Piano types and sizes.

There are three basic types of piano that are in common circulation. A grand piano, a spinet piano, and an upright piano. While a grand piano is common to most peoples vocabulary and can be readily identified most people don’t know the difference between a spinet and an upright. Both type of piano are vertical or upright, but the spinet is much smaller. The top of the piano is generally only a few inches to a foot above the level of the keyboard. Also, unseen, the spinet has a different kind of mechanical action that resides below the level of the keys. It transfers the motion of the keys differently to the strings than an upright. In an upright piano the action rests above the level of the keys.

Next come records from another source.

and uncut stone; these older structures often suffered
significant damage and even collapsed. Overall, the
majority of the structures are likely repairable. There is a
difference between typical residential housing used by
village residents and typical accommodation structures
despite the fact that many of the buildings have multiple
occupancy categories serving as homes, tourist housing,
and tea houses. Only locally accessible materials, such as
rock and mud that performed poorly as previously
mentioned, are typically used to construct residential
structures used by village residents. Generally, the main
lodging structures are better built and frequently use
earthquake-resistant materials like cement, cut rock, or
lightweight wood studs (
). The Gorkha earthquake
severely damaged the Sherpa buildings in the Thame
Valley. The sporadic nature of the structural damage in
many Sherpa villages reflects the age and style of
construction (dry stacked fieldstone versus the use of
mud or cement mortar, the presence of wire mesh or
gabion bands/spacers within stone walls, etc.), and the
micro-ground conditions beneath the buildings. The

This means that the top of the piano must be a certain height above the keybed to allow room for the action. Therefore the top of an upright piano must be at least a foot and a half or so above the level of the keys.

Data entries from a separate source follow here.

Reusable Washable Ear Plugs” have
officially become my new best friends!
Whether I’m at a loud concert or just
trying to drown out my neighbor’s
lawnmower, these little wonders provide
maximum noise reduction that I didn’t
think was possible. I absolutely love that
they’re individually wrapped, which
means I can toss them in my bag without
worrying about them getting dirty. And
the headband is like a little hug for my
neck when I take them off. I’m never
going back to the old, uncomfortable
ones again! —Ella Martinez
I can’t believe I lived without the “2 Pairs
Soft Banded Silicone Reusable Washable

People choose the type of piano depending often on how much space available. A grand piano requires a significant amount of space, most grands are at least four feet wide and four and a half feet in length. They require floor space accordingly. They have a different kind of action or playing mechanism that is preferred by pianists for its more responsive touch. They also generally have a greater string length which allows their tone or sound to be more pleasant and balanced. A large upright can also have a significant string length which makes it preferable to a smaller spinet. However, neither a spinet or an upright piano have the same preferred action of a grand. Space-wise it is much easier to place a vertical piano, spinet or upright, than a grand piano.

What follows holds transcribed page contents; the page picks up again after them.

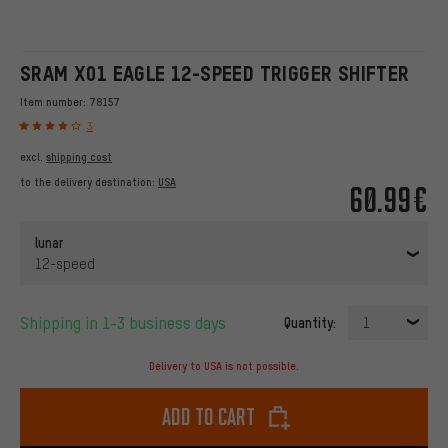
SRAM X01 EAGLE 12-SPEED TRIGGER SHIFTER
Item number:
78157
3
excl.
shipping cost
to the delivery destination:
USA
60.99€
lunar
12-speed
Shipping in 1-3 business days
Quantity:
1
Delivery to USA is not possible.
Add to cart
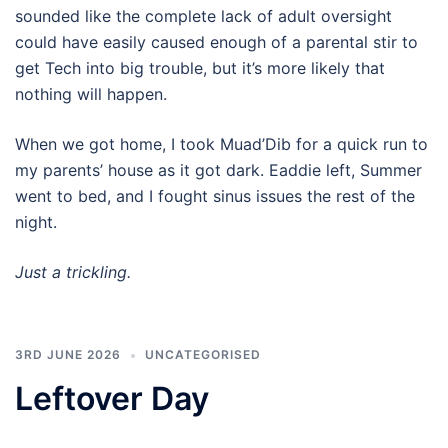
sounded like the complete lack of adult oversight
could have easily caused enough of a parental stir to
get Tech into big trouble, but it’s more likely that
nothing will happen.
When we got home, I took Muad’Dib for a quick run to
my parents’ house as it got dark. Eaddie left, Summer
went to bed, and I fought sinus issues the rest of the
night.
Just a trickling.
3RD JUNE 2026
UNCATEGORISED
Leftover Day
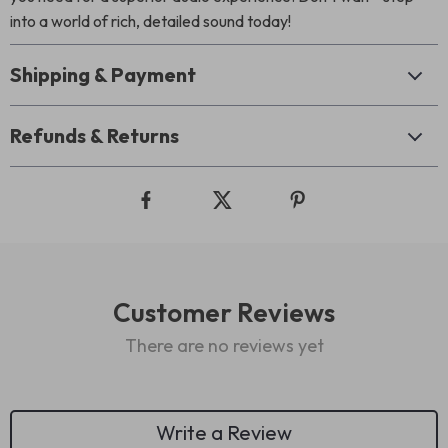
into a world of rich, detailed sound today!
Shipping & Payment
Refunds & Returns
Customer Reviews
There are no reviews yet
Write a Review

In general, a grand piano is the more expensive of the three. But, the brand, condition, and age of a piano will affect its price. In some cases a spinet or an upright may be more expensive than a grand if it is a well known brand or is in new or pristine condition. All other conditions being equal a spinet is the least expensive option. Prices in the used piano market are not consistent and you might find an under-priced gem or an overpriced lemon. It’s best to be well informed or consult your local piano tuner for advice.

In summary spinets are the low-cost option, but least desirable as an instrument. Grands are the preferred instrument, but are generally more expensive and require more floor space. An upright is in general a better instrument than a spinet, but more expensive and they take up a little more space.

My name is Cody Handlin, and I’m the owner of Handlin Piano. I’ve been working with antique pianos since attending my first piano technicians guild meetings when I was just a teenager. At 16, with my own money, I attempted to restore my first instrument, a 100 year old upright piano. From those early pianistic adventures to today, nearly two decades later, the piano still holds my fascination. I still marvel at its mechanical and aesthetic beauty, hundreds of parts hewn in wood, bone, and metal all working in harmony to produce music of great power and subtlety.